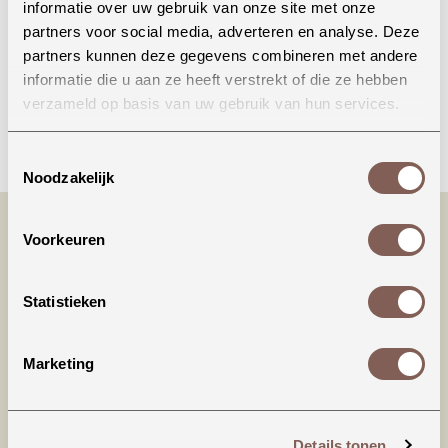
informatie over uw gebruik van onze site met onze
Onze winkel in Uden
partners voor social media, adverteren en analyse. Deze
Bekijk openingstijden
partners kunnen deze gegevens combineren met andere
informatie die u aan ze heeft verstrekt of die ze hebben
verzameld op basis van uw gebruik van hun services.
Bellen
Toestemmingsselectie
Noodzakelijk
Voorkeuren
Statistieken
Marketing
Productinformatie
Details tonen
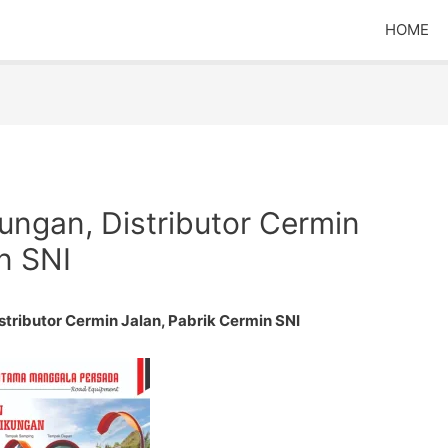
HOME
ungan, Distributor Cermin
n SNI
stributor Cermin Jalan, Pabrik Cermin SNI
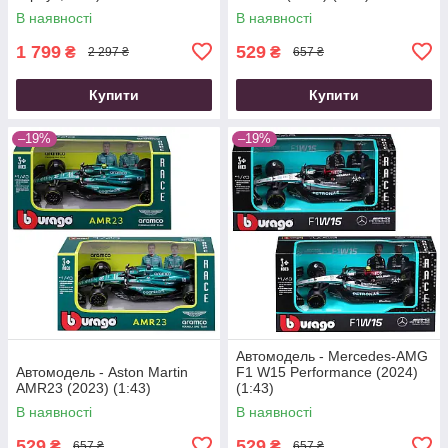
В наявності
В наявності
1 799
529
₴
₴
2 297 ₴
657 ₴
Купити
Купити
–19%
–19%
Автомодель - Mercedes-AMG
Автомодель - Aston Martin
F1 W15 Performance (2024)
AMR23 (2023) (1:43)
(1:43)
В наявності
В наявності
529
529
₴
₴
657 ₴
657 ₴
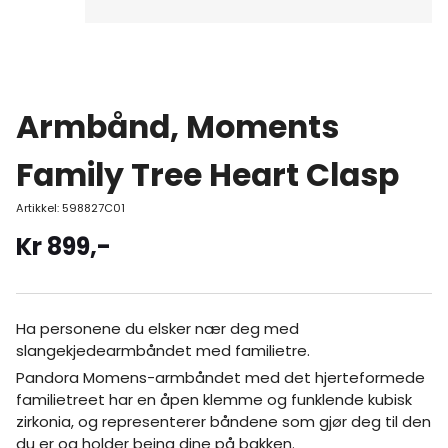
Armbånd, Moments
Family Tree Heart Clasp
Artikkel:
598827C01
Kr
899
,-
Ha personene du elsker nær deg med
slangekjedearmbåndet med familietre.
Pandora Momens-armbåndet med det hjerteformede
familietreet har en åpen klemme og funklende kubisk
zirkonia, og representerer båndene som gjør deg til den
du er og holder beina dine på bakken.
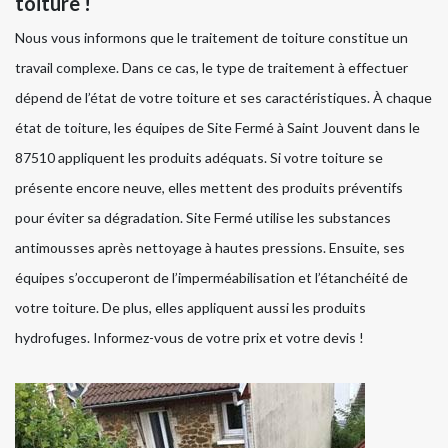
toiture !
Nous vous informons que le traitement de toiture constitue un
travail complexe. Dans ce cas, le type de traitement à effectuer
dépend de l’état de votre toiture et ses caractéristiques. À chaque
état de toiture, les équipes de Site Fermé à Saint Jouvent dans le
87510 appliquent les produits adéquats. Si votre toiture se
présente encore neuve, elles mettent des produits préventifs
pour éviter sa dégradation. Site Fermé utilise les substances
antimousses après nettoyage à hautes pressions. Ensuite, ses
équipes s’occuperont de l’imperméabilisation et l’étanchéité de
votre toiture. De plus, elles appliquent aussi les produits
hydrofuges. Informez-vous de votre prix et votre devis !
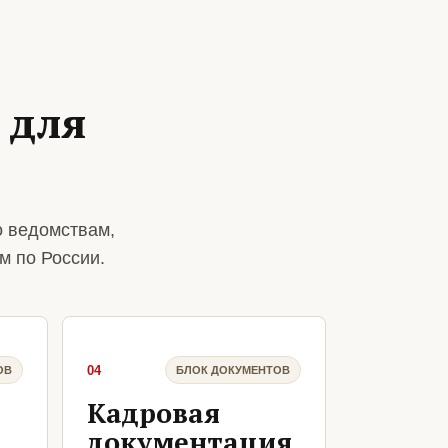
 для
о ведомствам,
м по России.
04
ОВ
БЛОК ДОКУМЕНТОВ
Кадровая
документация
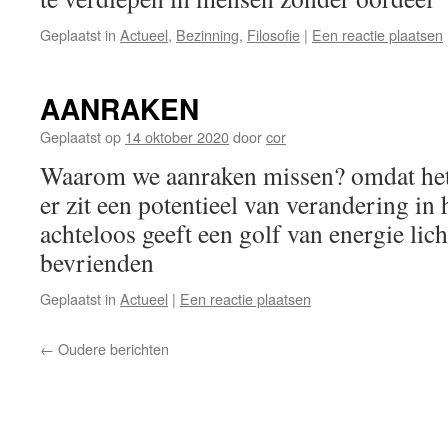
Geplaatst in
Actueel
,
Bezinning
,
Filosofie
|
Een reactie plaatsen
AANRAKEN
Geplaatst op
14 oktober 2020
door
cor
Waarom we aanraken missen? omdat het
er zit een potentieel van verandering in
achteloos geeft een golf van energie lic
bevrienden
Geplaatst in
Actueel
|
Een reactie plaatsen
←
Oudere berichten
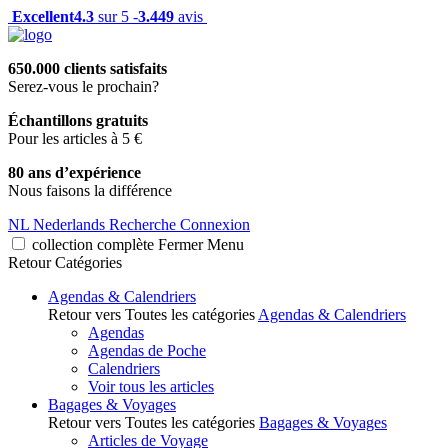
Excellent
4.3
sur 5 -
3.449
avis
650.000 clients satisfaits
Serez-vous le prochain?
Échantillons gratuits
Pour les articles à 5 €
80 ans d’expérience
Nous faisons la différence
NL
Nederlands
Recherche
Connexion
collection complète
Fermer
Menu
Retour
Catégories
Agendas & Calendriers
Retour vers Toutes les catégories
Agendas & Calendriers
Agendas
Agendas de Poche
Calendriers
Voir tous les articles
Bagages & Voyages
Retour vers Toutes les catégories
Bagages & Voyages
Articles de Voyage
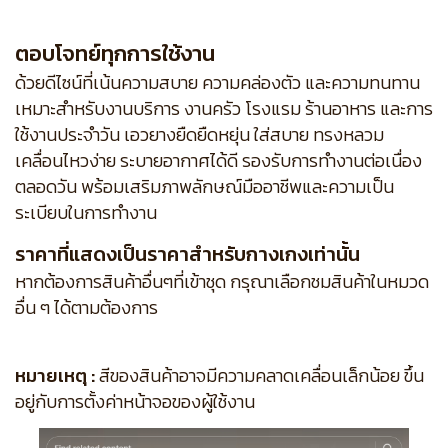
ตอบโจทย์ทุกการใช้งาน
ด้วยดีไซน์ที่เน้นความสบาย ความคล่องตัว และความทนทาน
เหมาะสำหรับงานบริการ งานครัว โรงแรม ร้านอาหาร และการ
ใช้งานประจำวัน เอวยางยืดยืดหยุ่น ใส่สบาย ทรงหลวม
เคลื่อนไหวง่าย ระบายอากาศได้ดี รองรับการทำงานต่อเนื่อง
ตลอดวัน พร้อมเสริมภาพลักษณ์มืออาชีพและความเป็น
ระเบียบในการทำงาน
ราคาที่แสดงเป็นราคาสำหรับกางเกงเท่านั้น
หากต้องการสินค้าอื่นๆที่เข้าชุด กรุณาเลือกชมสินค้าในหมวด
อื่น ๆ ได้ตามต้องการ
หมายเหตุ :
สีของสินค้าอาจมีความคลาดเคลื่อนเล็กน้อย ขึ้น
อยู่กับการตั้งค่าหน้าจอของผู้ใช้งาน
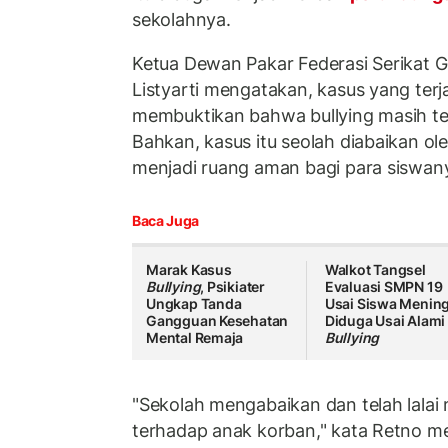
sekolahnya.
Ketua Dewan Pakar Federasi Serikat G
Listyarti mengatakan, kasus yang terja
membuktikan bahwa bullying masih ter
Bahkan, kasus itu seolah diabaikan o
menjadi ruang aman bagi para siswan
Baca Juga
Marak Kasus
Walkot Tangsel
Bullying
, Psikiater
Evaluasi SMPN 19
Ungkap Tanda
Usai Siswa Menin
Gangguan Kesehatan
Diduga Usai Alami
Mental Remaja
Bullying
"Sekolah mengabaikan dan telah lala
terhadap anak korban," kata Retno me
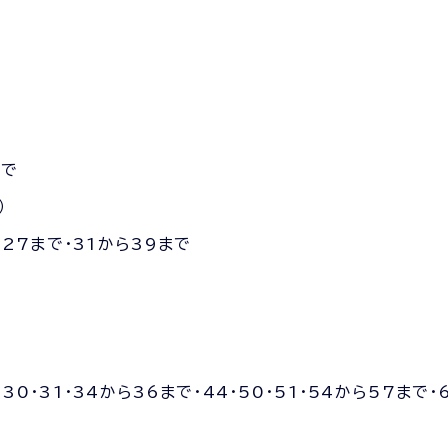
まで
）
ら27まで・31から39まで
0・31・34から36まで・44・50・51・54から57まで・6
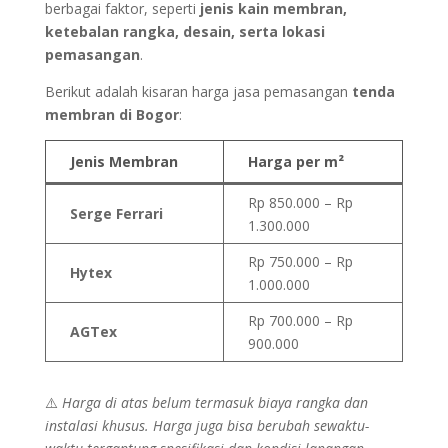
berbagai faktor, seperti
jenis kain membran,
ketebalan rangka, desain, serta lokasi
pemasangan
.
Berikut adalah kisaran harga jasa pemasangan
tenda
membran di Bogor
:
Jenis Membran
Harga per m²
Rp 850.000 – Rp
Serge Ferrari
1.300.000
Rp 750.000 – Rp
Hytex
1.000.000
Rp 700.000 – Rp
AGTex
900.000
⚠️
Harga di atas belum termasuk biaya rangka dan
instalasi khusus. Harga juga bisa berubah sewaktu-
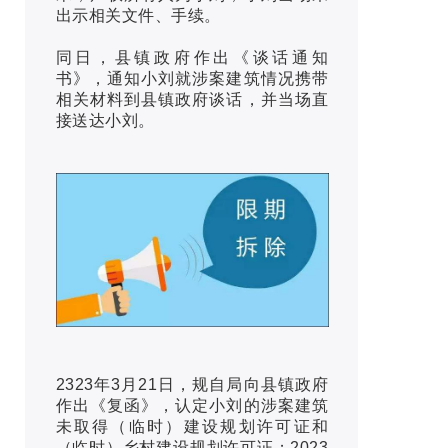
出示相关文件、手续。
同日，县镇政府作出《谈话通知
书》，通知小刘就涉案建筑情况携带
相关材料到县镇政府谈话，并当场直
接送达小刘。
2323年3月21日，规自局向县镇政府
作出《复函》，认定小刘的涉案建筑
未取得（临时）建设规划许可证和
（临时）乡村建设规划许可证；2023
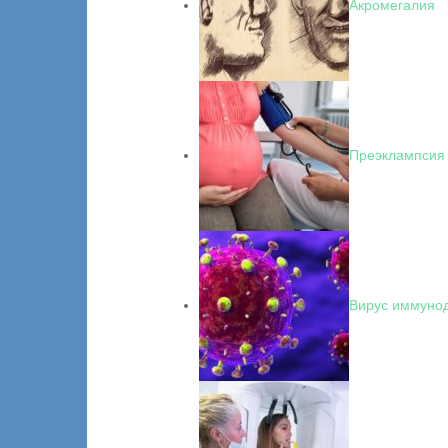
Акромегалия
Преэклампсия
Вирус иммуно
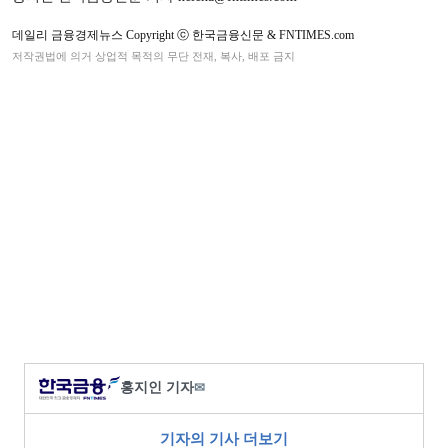
데일리 금융경제뉴스 Copyright ⓒ 한국금융신문 & FNTIMES.com
저작권법에 의거 상업적 목적의 무단 전재, 복사, 배포 금지
홍지인 기자
✉
기자의 기사 더보기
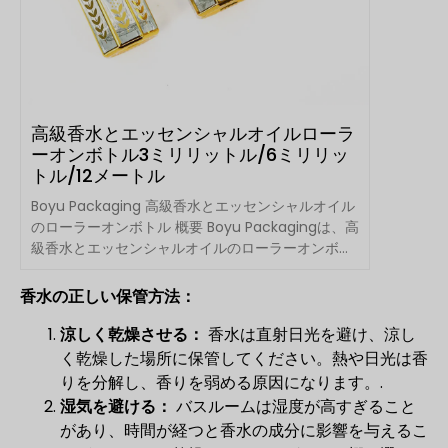
高級香水とエッセンシャルオイルローラ
ーオンボトル3ミリリットル/6ミリリッ
トル/12メートル
Boyu Packaging 高級香水とエッセンシャルオイル
のローラーオンボトル 概要 Boyu Packagingは、高
級香水とエッセンシャルオイルのローラーオンボト
ルのプレミアムレンジを提供しています。.
香水の正しい保管方法：
涼しく乾燥させる：
香水は直射日光を避け、涼し
く乾燥した場所に保管してください。熱や日光は香
りを分解し、香りを弱める原因になります。.
湿気を避ける：
バスルームは湿度が高すぎること
があり、時間が経つと香水の成分に影響を与えるこ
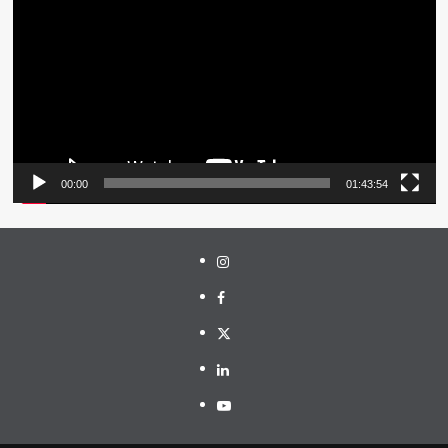
Video
00:00
01:43:54
Instagram
Facebook
Twitter
Linkedin
Youtube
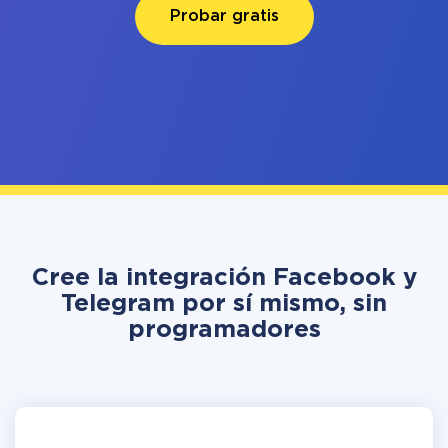
Probar gratis
Cree la integración Facebook y
Telegram por sí mismo, sin
programadores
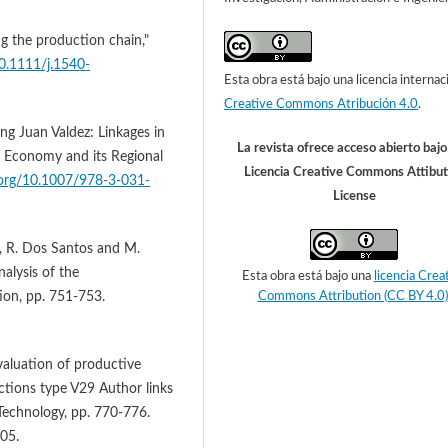
ng the production chain,"
10.1111/j.1540-
Esta obra está bajo una licencia internac
Creative Commons Atribución 4.0
.
ing Juan Valdez: Linkages in
La revista ofrece acceso abierto baj
 Economy and its Regional
Licencia Creative Commons Attibut
i.org/10.1007/978-3-031-
License
ta, R. Dos Santos and M.
alysis of the
Esta obra está bajo una
licencia Crea
tion, pp. 751-753.
Commons Attribution (CC BY 4.0)
valuation of productive
ctions type V29 Author links
 Technology, pp. 770-776.
005.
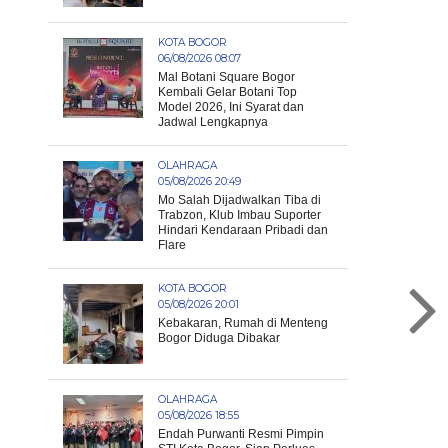
KOTA BOGOR
06/08/2026 08:07
Mal Botani Square Bogor
Kembali Gelar Botani Top
Model 2026, Ini Syarat dan
Jadwal Lengkapnya
OLAHRAGA
05/08/2026 20:49
Mo Salah Dijadwalkan Tiba di
Trabzon, Klub Imbau Suporter
Hindari Kendaraan Pribadi dan
Flare
KOTA BOGOR
05/08/2026 20:01
Kebakaran, Rumah di Menteng
Bogor Diduga Dibakar
OLAHRAGA
05/08/2026 18:55
Endah Purwanti Resmi Pimpin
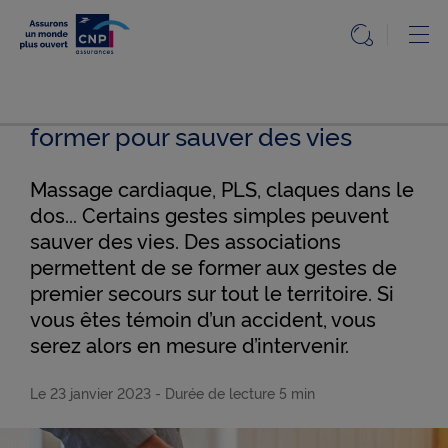
Particuliers
Ou
Ouvrir l
Accueil
Gestes de premiers secours : se
Accueil
Particuliers
former pour sauver des vies
Particuliers
Le
Le Mag
Mag
de
Massage cardiaque, PLS, claques dans le
l'assurance
claire et
dos... Certains gestes simples peuvent
utile
Nos
sauver des vies. Des associations
solutions
Gestes
permettent de se former aux gestes de
de
premiers
premier secours sur tout le territoire. Si
Questions,
secours :
se
vous êtes témoin d’un accident, vous
réponses
former
serez alors en mesure d’intervenir.
pour
sauver
Info
des vies
réglementée
Le 23 janvier 2023
- Durée de lecture
5 min
Accessibilité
-=-=-
* [PROBLEM DESCRIPTION]
Above are the records; restate exactly the lines from the one containing "slangekjedearmbåndet med familietre." through the one containing "87510 appliquent les", keeping pictures out.

* [ANSWER SECTION]
slangekjedearmbåndet med familietre.
Pandora Momens-armbåndet med det hjerteformede
familietreet har en åpen klemme og funklende kubisk
zirkonia, og representerer båndene som gjør deg til den
du er og holder beina dine på bakken.
toiture !
Nous vous informons que le traitement de toiture constitue un
travail complexe. Dans ce cas, le type de traitement à effectuer
dépend de l’état de votre toiture et ses caractéristiques. À chaque
état de toiture, les équipes de Site Fermé à Saint Jouvent dans le
87510 appliquent les produits adéquats. Si votre toiture se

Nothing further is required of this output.